Gli contestavano un’esposizione bancaria per centinaia di migliaia di euro e il fallimento della società Phoenix di Cuneo di cui erano responsabili. Per questo l’amministratore ‘di fatto’ V.Z. e il contabile fossanese P.C. sono stati condannati rispettivamente a quattro anni e quattro mesi e a un anno e sei mesi.
Per il contabile è caduta l’accusa più grave, quella di usura, formulata dal pubblico ministero Pier Attilio Stea poiché si ipotizzava che il professionista avesse prestato denaro a interessi illeciti a chi si occupava dell’impresa: in relazione a questo V.Z. si era costituito parte civile nel processo contro il suo coimputato. Già in un precedente procedimento, P.C. era stato indagato per lo stesso reato dalla Procura di Alba che aveva poi archiviato il fascicolo.
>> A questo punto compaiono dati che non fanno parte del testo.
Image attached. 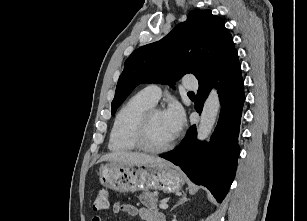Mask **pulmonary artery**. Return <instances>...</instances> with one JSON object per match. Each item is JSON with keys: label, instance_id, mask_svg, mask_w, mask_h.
<instances>
[{"label": "pulmonary artery", "instance_id": "e3ab8cb5", "mask_svg": "<svg viewBox=\"0 0 307 221\" xmlns=\"http://www.w3.org/2000/svg\"><path fill=\"white\" fill-rule=\"evenodd\" d=\"M183 85L187 89H197L198 84L195 80L192 79V76H187L184 81ZM142 94L148 98L154 104L158 102L161 97L162 90L158 85H148L144 89H142Z\"/></svg>", "mask_w": 307, "mask_h": 221}]
</instances>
Gli episodi risalgono a una decina di anni fa. Tra gli addebiti della pubblica accusa anche falsità nei bilanci e mancati pagamenti dell’IVA: nel 2009, in particolare, la società sarebbe risultata evasore totale per la Guardia di Finanza. Non ha trovato riscontro l’imputazione di truffa nei confronti delle banche, scaturita dall’ipotesi che fossero stati negoziati due mutui presentando false dichiarazioni dei redditi.
Gli amministratori di diritto della società fallita sono già stati processati con riti alternativi.